Nationwide, the frequency of lost-time claims decreased 2 percent in 2013, following a 6.1 percent decline in 2012, according to an August 2014 “Gauging the Economy” newsletter from NCCI Holdings Inc.
Overall, however, TPA executives are seeing some gains in claims volume.
In an August earnings call for the second quarter of 2014, Crawford & Co. reported that hiring increases have led to clients referring more workers’ comp claims. Crawford is the parent of Broadspire.
“We have seen a slight increase in claims in existing business because of the economy,” Lentine added.
From February through July, U.S. employers added about 240,000 jobs per month. Total nonfarm payroll growth fell in August, however, dropping to 142,000 new jobs created for the month, according to an employment situation report released September 5 by the U.S. Bureau of Labor Statistics.
Despite the slowing growth estimated for August, it marked the 54th consecutive month of private sector jobs increases.
The U.S. Department of Labor also says that businesses have added more than 10 million jobs over the past four and one half years. But TPAs say their intake of claims is nowhere near pre-recession levels.
“They are not up to pre-recession levels by any stretch,” said Joseph McLaughlin, senior VP sales and marketing at TRISTAR Insurance Group.
As expected, though, claim volume has grown along with payrolls, said Michael Hessling, chief client officer and executive VP of account management at TPA Gallagher Bassett Services.
But it is well established that workers’ comp claims frequency has experienced a long-term decline and TPA clients tend to be particularly sophisticated adopters of loss control practices.
“Yes claims volumes are up, but not up in line with the economy because our clients are very effective at further reducing frequency,” Hessling said.
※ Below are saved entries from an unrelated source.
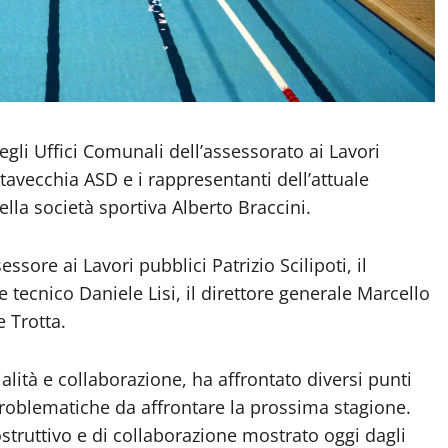
gli Uffici Comunali dell’assessorato ai Lavori
itavecchia ASD e i rappresentanti dell’attuale
lla società sportiva Alberto Braccini.
essore ai Lavori pubblici Patrizio Scilipoti, il
re tecnico Daniele Lisi, il direttore generale Marcello
e Trotta.
alità e collaborazione, ha affrontato diversi punti
 problematiche da affrontare la prossima stagione.
ostruttivo e di collaborazione mostrato oggi dagli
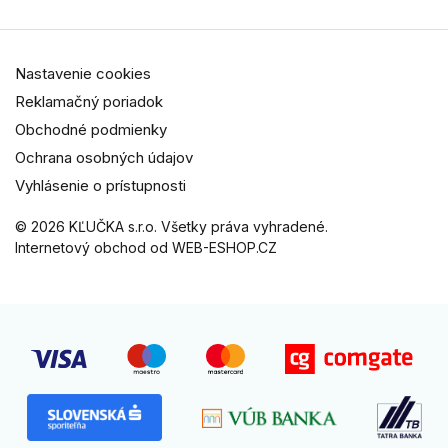
Nastavenie cookies
Reklamačný poriadok
Obchodné podmienky
Ochrana osobných údajov
Vyhlásenie o prístupnosti
© 2026 KĽUČKA s.r.o. Všetky práva vyhradené.
Internetový obchod od WEB-ESHOP.CZ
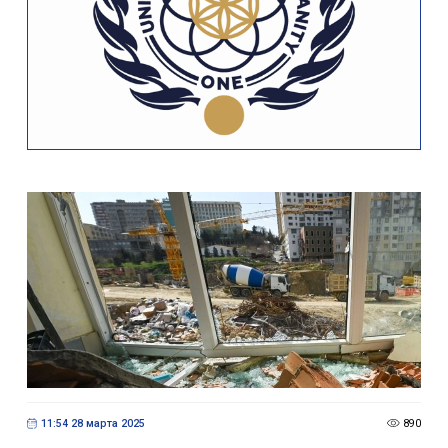
11:54 28 марта 2025
890
Представитель проводившей незаконный снос
дома компании прокомментировал инцидент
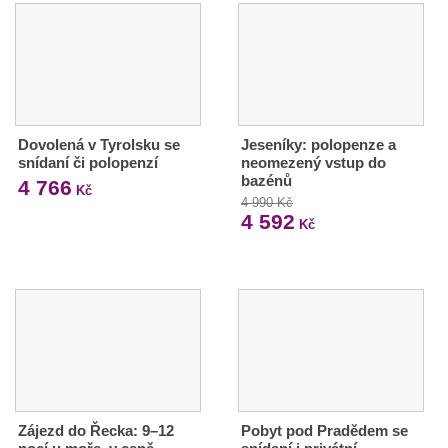
Dovolená v Tyrolsku se
Jeseníky: polopenze a
snídaní či polopenzí
neomezený vstup do
bazénů
4 766
Kč
4 990 Kč
4 592
Kč
Zájezd do Řecka: 9–12
Pobyt pod Pradědem se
Meanwhile, an increased use of products such as nurse triage programs is driving a downward shift in the category and severity of claims TPAs receive, Hessling added. Triage nurses typically determine whether a worker injury is serious enough to require immediate medical attention or is slight enough that self care is all that is needed.
“All of those things collectively lead to pressure on frequency reduction while at the same time employment growth is leading to an increase in overall opportunities,” Hessling said. “The net [change] is claim volume is up, but it is up stronger than the past three to four years. It is not by any means a step change.”
Overall declining frequency means TPAs, more so than insurers, cannot count on claims volume, but must look for other opportunities, such as providing clients with managed care services, Lentine said.
“It does have an impact on us so we have to think of ways to grow our market share,” he said.
Meanwhile, TPA executives expect better days are ahead.
Claims tend to lag employment growth by three to eighteen months, said Glenn Backus, president at Alternative Service Concepts.
“We monitor [claim] intake closely and haven’t seen a noticeable increase yet,” the TPA’s president said. “However, we remain cautiously optimistic, knowing that the economy [including employment] is still on somewhat shaky ground.”